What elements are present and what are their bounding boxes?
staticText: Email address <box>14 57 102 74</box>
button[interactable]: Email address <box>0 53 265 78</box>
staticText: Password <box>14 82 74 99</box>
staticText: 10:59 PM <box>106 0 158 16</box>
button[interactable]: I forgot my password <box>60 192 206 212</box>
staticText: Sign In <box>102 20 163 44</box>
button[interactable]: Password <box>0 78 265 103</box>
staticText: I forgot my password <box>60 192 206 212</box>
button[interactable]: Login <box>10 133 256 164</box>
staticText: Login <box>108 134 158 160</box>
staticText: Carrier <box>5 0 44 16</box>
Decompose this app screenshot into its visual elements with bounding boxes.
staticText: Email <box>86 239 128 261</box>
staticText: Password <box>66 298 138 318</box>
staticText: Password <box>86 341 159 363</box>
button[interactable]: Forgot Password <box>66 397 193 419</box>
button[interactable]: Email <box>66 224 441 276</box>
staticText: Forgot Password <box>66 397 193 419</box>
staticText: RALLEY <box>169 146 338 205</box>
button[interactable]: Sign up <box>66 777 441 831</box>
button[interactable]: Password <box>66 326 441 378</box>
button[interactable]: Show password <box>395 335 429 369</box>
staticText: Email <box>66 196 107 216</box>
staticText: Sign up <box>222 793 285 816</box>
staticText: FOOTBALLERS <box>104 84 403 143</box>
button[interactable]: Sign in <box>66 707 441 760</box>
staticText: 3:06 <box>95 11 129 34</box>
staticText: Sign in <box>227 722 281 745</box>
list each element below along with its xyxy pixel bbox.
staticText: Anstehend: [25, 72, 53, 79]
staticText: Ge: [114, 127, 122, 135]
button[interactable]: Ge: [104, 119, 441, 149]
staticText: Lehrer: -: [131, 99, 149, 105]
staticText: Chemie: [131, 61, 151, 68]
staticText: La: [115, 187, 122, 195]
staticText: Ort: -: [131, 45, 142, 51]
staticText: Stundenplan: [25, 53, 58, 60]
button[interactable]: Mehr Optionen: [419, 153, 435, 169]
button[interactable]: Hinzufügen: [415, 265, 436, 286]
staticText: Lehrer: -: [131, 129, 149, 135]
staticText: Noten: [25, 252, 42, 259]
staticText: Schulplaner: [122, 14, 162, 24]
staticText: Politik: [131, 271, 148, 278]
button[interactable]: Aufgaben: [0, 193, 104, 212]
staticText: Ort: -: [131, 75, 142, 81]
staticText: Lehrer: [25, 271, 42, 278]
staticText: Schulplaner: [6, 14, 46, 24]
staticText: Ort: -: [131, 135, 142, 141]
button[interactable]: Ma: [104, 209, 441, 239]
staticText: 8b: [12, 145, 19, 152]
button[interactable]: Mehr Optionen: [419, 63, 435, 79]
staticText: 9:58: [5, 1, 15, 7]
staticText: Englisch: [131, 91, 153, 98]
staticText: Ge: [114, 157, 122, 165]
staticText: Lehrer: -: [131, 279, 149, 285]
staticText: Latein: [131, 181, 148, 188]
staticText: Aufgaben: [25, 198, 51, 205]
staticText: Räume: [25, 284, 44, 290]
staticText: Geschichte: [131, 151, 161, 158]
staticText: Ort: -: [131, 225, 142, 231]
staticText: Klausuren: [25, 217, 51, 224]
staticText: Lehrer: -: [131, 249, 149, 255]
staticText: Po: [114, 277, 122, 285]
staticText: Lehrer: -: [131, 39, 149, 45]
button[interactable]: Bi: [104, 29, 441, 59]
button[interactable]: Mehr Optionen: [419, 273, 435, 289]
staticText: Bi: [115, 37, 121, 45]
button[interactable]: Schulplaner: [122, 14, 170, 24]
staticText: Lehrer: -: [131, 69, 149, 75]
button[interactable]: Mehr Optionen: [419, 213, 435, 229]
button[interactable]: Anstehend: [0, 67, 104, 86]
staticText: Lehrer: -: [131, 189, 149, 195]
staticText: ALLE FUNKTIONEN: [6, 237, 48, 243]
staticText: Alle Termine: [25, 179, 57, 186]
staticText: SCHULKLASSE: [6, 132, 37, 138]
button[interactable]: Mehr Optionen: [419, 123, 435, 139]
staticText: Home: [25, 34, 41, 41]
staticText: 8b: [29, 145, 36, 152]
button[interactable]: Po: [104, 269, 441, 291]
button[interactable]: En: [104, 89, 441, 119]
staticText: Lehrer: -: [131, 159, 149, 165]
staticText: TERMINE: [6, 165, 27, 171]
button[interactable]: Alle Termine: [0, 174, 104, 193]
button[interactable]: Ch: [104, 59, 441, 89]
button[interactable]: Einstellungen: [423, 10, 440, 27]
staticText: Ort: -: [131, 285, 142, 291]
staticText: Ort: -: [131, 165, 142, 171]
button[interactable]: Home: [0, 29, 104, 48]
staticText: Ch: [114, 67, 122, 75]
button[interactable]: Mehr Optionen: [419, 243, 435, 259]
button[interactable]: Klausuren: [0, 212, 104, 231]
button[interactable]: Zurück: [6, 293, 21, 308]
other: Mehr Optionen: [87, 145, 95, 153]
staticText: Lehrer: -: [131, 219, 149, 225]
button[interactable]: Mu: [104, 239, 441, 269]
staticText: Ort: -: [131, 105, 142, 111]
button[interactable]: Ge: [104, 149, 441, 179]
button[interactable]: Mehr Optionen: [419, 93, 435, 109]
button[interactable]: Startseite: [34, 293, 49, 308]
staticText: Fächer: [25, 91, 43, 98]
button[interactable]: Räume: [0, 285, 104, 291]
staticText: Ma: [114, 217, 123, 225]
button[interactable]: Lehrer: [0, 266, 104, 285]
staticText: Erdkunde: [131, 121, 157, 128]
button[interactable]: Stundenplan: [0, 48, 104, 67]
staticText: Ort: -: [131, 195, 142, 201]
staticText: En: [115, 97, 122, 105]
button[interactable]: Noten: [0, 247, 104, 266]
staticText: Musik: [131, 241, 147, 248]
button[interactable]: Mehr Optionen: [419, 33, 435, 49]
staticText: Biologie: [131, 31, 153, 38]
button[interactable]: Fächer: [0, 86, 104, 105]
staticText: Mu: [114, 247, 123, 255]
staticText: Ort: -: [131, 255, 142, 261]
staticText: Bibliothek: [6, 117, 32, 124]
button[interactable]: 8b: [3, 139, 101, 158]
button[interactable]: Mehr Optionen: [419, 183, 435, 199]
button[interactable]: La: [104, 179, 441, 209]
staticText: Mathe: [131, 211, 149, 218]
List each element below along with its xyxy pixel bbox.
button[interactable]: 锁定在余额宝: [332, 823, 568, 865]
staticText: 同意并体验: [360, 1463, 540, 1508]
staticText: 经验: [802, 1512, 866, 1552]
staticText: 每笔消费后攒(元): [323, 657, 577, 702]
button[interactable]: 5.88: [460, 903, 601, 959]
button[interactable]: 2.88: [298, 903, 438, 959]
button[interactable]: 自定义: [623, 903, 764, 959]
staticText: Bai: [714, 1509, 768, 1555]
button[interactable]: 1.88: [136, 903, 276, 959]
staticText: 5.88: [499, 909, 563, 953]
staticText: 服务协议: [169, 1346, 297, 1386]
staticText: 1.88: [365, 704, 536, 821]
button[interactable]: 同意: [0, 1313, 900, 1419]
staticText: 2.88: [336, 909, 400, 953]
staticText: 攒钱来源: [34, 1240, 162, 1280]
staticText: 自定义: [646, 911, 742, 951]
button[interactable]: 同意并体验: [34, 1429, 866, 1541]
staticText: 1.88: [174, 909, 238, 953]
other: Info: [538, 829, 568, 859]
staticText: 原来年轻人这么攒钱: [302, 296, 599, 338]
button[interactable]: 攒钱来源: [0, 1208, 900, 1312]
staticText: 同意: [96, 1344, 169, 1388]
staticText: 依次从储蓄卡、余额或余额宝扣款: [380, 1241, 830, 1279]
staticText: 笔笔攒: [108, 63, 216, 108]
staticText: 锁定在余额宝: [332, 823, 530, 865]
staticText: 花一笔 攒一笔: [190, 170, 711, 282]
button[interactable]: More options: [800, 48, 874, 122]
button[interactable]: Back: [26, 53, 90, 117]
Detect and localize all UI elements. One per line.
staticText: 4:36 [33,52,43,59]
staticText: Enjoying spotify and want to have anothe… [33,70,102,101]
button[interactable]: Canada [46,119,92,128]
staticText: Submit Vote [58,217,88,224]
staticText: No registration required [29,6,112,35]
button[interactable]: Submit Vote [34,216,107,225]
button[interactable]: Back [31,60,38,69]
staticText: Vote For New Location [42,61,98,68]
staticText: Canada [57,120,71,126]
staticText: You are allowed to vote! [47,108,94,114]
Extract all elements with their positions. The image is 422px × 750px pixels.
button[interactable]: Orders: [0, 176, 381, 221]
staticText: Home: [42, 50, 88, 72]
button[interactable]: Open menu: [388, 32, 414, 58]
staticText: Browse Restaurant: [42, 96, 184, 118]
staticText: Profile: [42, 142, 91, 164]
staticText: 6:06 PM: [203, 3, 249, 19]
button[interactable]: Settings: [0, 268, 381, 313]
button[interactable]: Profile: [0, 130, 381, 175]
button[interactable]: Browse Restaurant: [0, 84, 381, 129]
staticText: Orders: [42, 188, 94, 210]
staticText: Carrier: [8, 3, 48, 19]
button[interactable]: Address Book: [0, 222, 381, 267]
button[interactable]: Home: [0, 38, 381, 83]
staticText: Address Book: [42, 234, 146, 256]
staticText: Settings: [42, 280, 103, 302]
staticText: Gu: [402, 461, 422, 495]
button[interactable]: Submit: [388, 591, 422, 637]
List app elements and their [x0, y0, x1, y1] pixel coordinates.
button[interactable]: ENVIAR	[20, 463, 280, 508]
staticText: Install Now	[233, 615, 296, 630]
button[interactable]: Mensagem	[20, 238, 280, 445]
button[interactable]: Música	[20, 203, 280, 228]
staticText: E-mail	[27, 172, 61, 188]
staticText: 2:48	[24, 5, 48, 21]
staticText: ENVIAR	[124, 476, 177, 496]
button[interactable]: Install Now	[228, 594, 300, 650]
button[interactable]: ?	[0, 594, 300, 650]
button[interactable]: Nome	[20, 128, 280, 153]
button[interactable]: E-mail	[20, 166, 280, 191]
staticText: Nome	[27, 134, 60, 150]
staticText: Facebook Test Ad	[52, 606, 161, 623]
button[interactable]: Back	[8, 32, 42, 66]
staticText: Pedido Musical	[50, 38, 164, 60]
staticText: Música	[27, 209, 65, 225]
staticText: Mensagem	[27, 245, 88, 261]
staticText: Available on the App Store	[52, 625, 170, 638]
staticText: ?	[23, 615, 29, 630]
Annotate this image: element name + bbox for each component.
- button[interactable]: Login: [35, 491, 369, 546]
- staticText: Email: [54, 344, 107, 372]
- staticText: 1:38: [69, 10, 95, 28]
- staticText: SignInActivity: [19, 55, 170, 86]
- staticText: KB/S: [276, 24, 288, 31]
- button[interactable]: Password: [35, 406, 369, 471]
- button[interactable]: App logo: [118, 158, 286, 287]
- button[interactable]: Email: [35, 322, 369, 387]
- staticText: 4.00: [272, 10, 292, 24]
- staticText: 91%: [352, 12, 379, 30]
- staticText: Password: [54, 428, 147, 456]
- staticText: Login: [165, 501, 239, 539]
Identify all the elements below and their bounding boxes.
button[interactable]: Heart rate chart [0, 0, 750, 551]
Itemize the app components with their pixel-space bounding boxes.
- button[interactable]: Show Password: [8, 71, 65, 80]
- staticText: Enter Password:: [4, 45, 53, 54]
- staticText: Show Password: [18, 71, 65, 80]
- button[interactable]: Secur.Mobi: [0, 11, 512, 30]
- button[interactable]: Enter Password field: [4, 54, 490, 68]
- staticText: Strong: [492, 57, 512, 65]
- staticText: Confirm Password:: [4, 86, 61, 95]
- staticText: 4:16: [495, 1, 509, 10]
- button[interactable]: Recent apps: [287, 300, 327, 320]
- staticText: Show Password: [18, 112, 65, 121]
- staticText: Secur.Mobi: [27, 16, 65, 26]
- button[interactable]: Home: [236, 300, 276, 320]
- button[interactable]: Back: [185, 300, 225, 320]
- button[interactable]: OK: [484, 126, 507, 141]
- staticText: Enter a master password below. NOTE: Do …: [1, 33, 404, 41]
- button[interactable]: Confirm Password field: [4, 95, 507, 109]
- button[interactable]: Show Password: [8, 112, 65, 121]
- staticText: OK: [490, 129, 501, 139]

********

- _About this task_
Your answer should be one number, the count of lines in the records that contain the word "bounding".

- _Worked solution_
4